Monoamniotic twins result following splitting of the embryoblast from days 8 to 12 post conception. Division after this time results in conjoined twins. They share not only the chorion (the outer membrane) but also the amnion (the inner membrane) and thus are in the same gestational sac. Monoamniotic twins may suffer from multiple problems including twin-twin transfusion (although less commonly and at a lesser severity than monochorionic diamniotic twins). Entanglement of the cords occurs because of the increased mobility of the twins in the second trimester. In the third trimester, the reduced space is usually no longer sufficient to allow the twins to move around. In spite of apparent cord compression with absent end-diastolic velocities (AEDV), some fetuses have grown appropriately.
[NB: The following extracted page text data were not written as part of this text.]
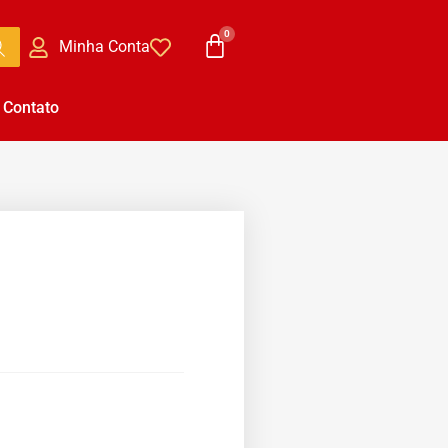
Minha Conta
Contato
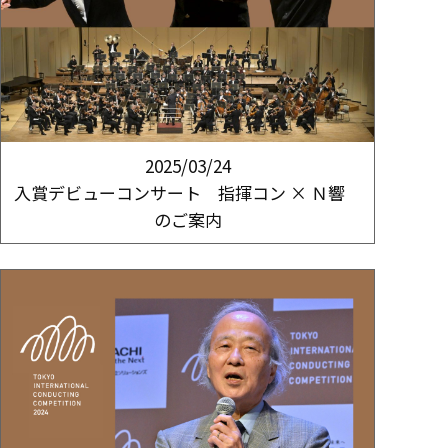
2025/03/24
入賞デビューコンサート 指揮コン × Ｎ響
のご案内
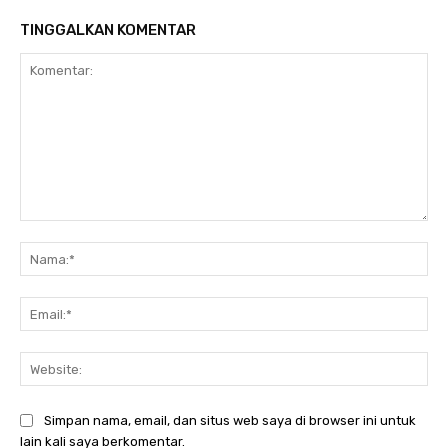
TINGGALKAN KOMENTAR
Komentar:
Nam
Ema
Web
Simpan nama, email, dan situs web saya di browser ini untuk
lain kali saya berkomentar.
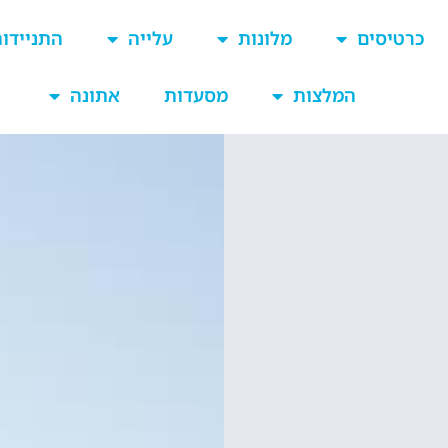
כרטיסים
מלונות
עלייה
התניידו
המלצות
מסעדות
אתונה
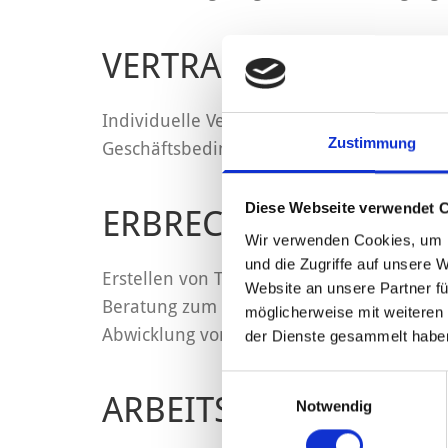
VERTRAGSRECHT
Individuelle Vertragsgestaltung und -prü
Zustimmung
Geschäftsbedingungen, Vertragsverwaltun
Diese Webseite verwendet 
ERBRECHT
Wir verwenden Cookies, um I
und die Zugriffe auf unsere 
Erstellen von Testamenten, Vorsorgevoll
Website an unsere Partner fü
Beratung zum Altenteil und Vermächtnis.
möglicherweise mit weiteren
Abwicklung von Nachlassangelegenheiten 
der Dienste gesammelt habe
Einwilligungsauswahl
ARBEITSRECHT
Notwendig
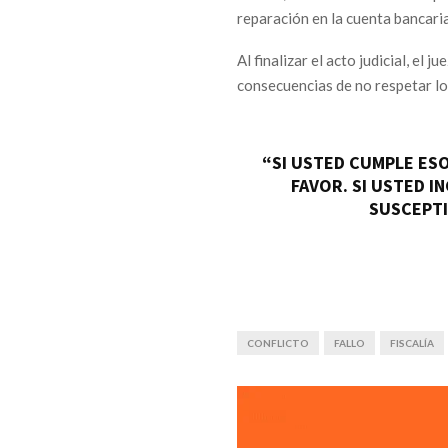
reparación en la cuenta bancaria
Al finalizar el acto judicial, el
consecuencias de no respetar lo
“SI USTED CUMPLE ES
FAVOR. SI USTED I
SUSCEPTI
CONFLICTO
FALLO
FISCALÍA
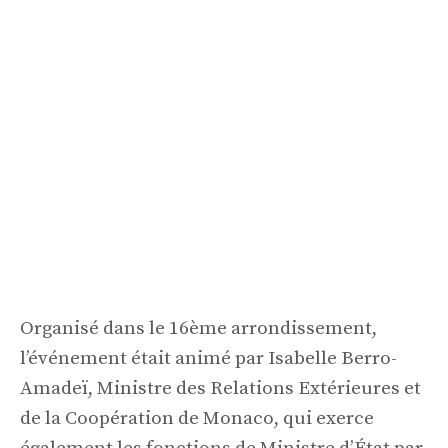
Organisé dans le 16ème arrondissement,
l’événement était animé par Isabelle Berro-
Amadeï, Ministre des Relations Extérieures et
de la Coopération de Monaco, qui exerce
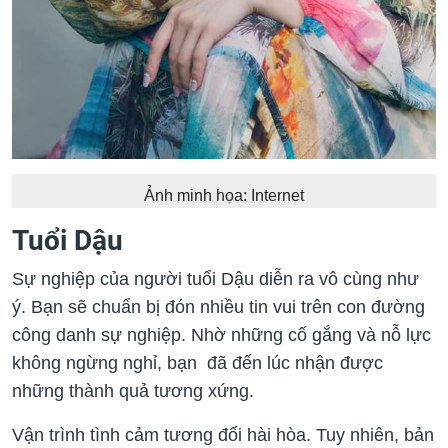
Ảnh minh họa: Internet
Tuổi Dậu
Sự nghiệp của ng‏‏ười ‏‏tuổi Dậu‏‏ diễn ra vô cùng như
ý. Bạn sẽ chuẩn bị đón nhiều tin vui trên con đường
công danh sự nghiệp. Nhờ những cố gắng và nỗ lực
không ngừng nghỉ, bạn đã đến lúc nhận được
những thành quả tương xứng.
Vận trình tình cảm tương đối hài hòa. Tuy nhiên, bản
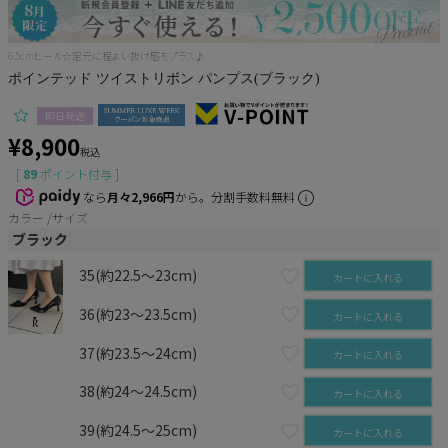
Pleaser
6.5cmヒール☆足元に程よい抜け感をプラス♪
ポインテッド ツイストリボン パンプス(ブラック)
即日発送
¥
8,900
税込
[
89
ポイント付与 ]
なら
月々2,966円
から。分割手数料無料
カラー
サイズ
ブラック
35(約22.5～23cm)
カートに入れる
36(約23～23.5cm)
カートに入れる
37(約23.5～24cm)
カートに入れる
38(約24～24.5cm)
カートに入れる
39(約24.5～25cm)
カートに入れる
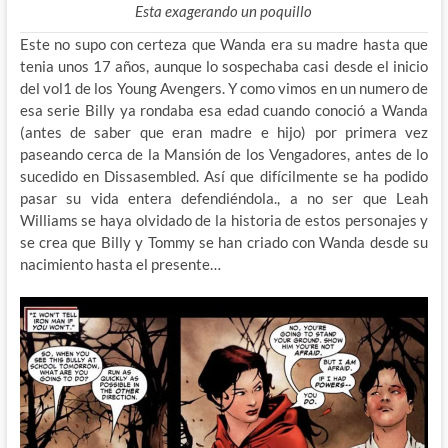
Esta exagerando un poquillo
Este no supo con certeza que Wanda era su madre hasta que
tenia unos 17 años, aunque lo sospechaba casi desde el inicio
del vol1 de los Young Avengers. Y como vimos en un numero de
esa serie Billy ya rondaba esa edad cuando conoció a Wanda
(antes de saber que eran madre e hijo) por primera vez
paseando cerca de la Mansión de los Vengadores, antes de lo
sucedido en Dissasembled. Así que difícilmente se ha podido
pasar su vida entera defendiéndola., a no ser que Leah
Williams se haya olvidado de la historia de estos personajes y
se crea que Billy y Tommy se han criado con Wanda desde su
nacimiento hasta el presente…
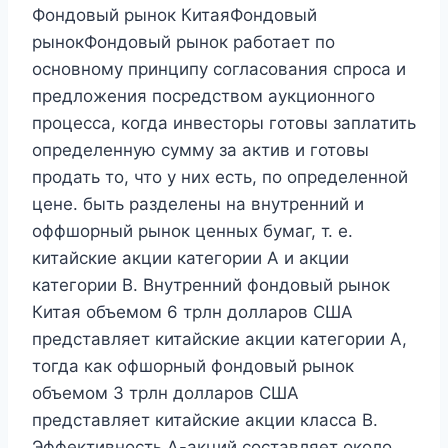
Фондовый рынок КитаяФондовый
рынокФондовый рынок работает по
основному принципу согласования спроса и
предложения посредством аукционного
процесса, когда инвесторы готовы заплатить
определенную сумму за актив и готовы
продать то, что у них есть, по определенной
цене. быть разделены на внутренний и
оффшорный рынок ценных бумаг, т. е.
китайские акции категории А и акции
категории В. Внутренний фондовый рынок
Китая объемом 6 трлн долларов США
представляет китайские акции категории А,
тогда как офшорный фондовый рынок
объемом 3 трлн долларов США
представляет китайские акции класса В.
Эффективность А-акций составляет около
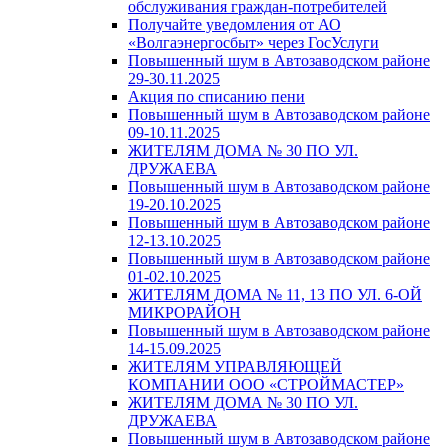
обслуживания граждан-потребителей
Получайте уведомления от АО
«Волгаэнергосбыт» через ГосУслуги
Повышенный шум в Автозаводском районе
29-30.11.2025
Акция по списанию пени
Повышенный шум в Автозаводском районе
09-10.11.2025
ЖИТЕЛЯМ ДОМА № 30 ПО УЛ.
ДРУЖАЕВА
Повышенный шум в Автозаводском районе
19-20.10.2025
Повышенный шум в Автозаводском районе
12-13.10.2025
Повышенный шум в Автозаводском районе
01-02.10.2025
ЖИТЕЛЯМ ДОМА № 11, 13 ПО УЛ. 6-ОЙ
МИКРОРАЙОН
Повышенный шум в Автозаводском районе
14-15.09.2025
ЖИТЕЛЯМ УПРАВЛЯЮЩЕЙ
КОМПАНИИ ООО «СТРОЙМАСТЕР»
ЖИТЕЛЯМ ДОМА № 30 ПО УЛ.
ДРУЖАЕВА
Повышенный шум в Автозаводском районе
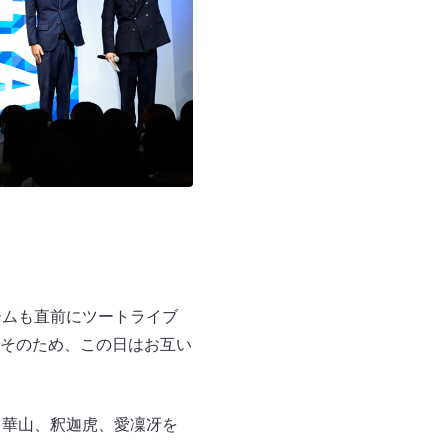
ームも直前にツートライブ
そのため、この日はお互い
も華山、釈迦虎、愛凜冴を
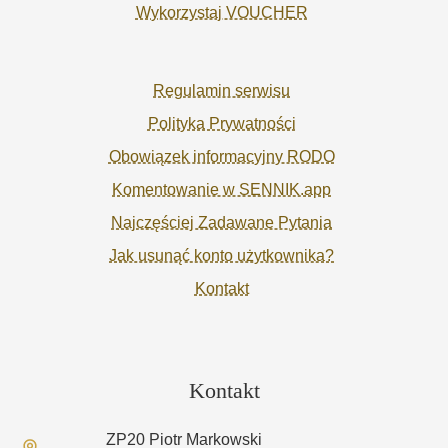
Wykorzystaj VOUCHER
Regulamin serwisu
Polityka Prywatności
Obowiązek informacyjny RODO
Komentowanie w SENNIK.app
Najczęściej Zadawane Pytania
Jak usunąć konto użytkownika?
Kontakt
Kontakt
ZP20 Piotr Markowski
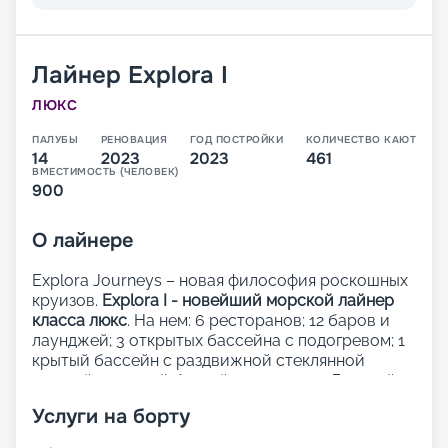
Лайнер
Explora I
ЛЮКС
ПАЛУБЫ
РЕНОВАЦИЯ
ГОД ПОСТРОЙКИ
КОЛИЧЕСТВО КАЮТ
14
2023
2023
461
ВМЕСТИМОСТЬ (ЧЕЛОВЕК)
900
О
лайнере
Explora Journeys – новая философия роскошных
круизов.
Explora I - новейший морской лайнер
класса люкс
. На нем: 6 ресторанов; 12 баров и
лаунджей; 3 открытых бассейна с подогревом; 1
крытый бассейн с раздвижной стеклянной
крышей; 1 крытый бассейн; 5 джакузи; Детский
клуб; Сауна и хаммам; Фитнес-центр; Казино;
Услуги на борту
Школа кулинарного мастерства;
Художественная галерея; Шопинг-галерея;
The significance of AEDV in monoamniotic twins may thus be less predictive than in singletons. There is an increased risk of congenital anomalies (15-20%). The overall mortality of monoamniotic twins can be as high as 50-60%.
Counting twins with different chorionicity by counting the number of gestational sacs is easier in the first trimester when thick layers of tissue separate the sacs. The correct determination of amnionicity is not quite so easy. The amniotic membrane is very thin, and unless the ultrasound beam is perpendicular, it may be difficult to discern. A simple trick that is convincing when present is to roll the patient to the side and observe the passive motion of the embryos. If they both gravitate to the bottom of the gestational sac no matter what decubitus position, the suspicion of monoamniotic twins is high.
Monoamniotic twins can easily be confused with monochorionic diamniotic twins, especially when there is twin-twin transfusion and one of the twins is stuck. A careful search for a membrane, in particular between the limbs and the body, is the only way to ascertain the diagnosis.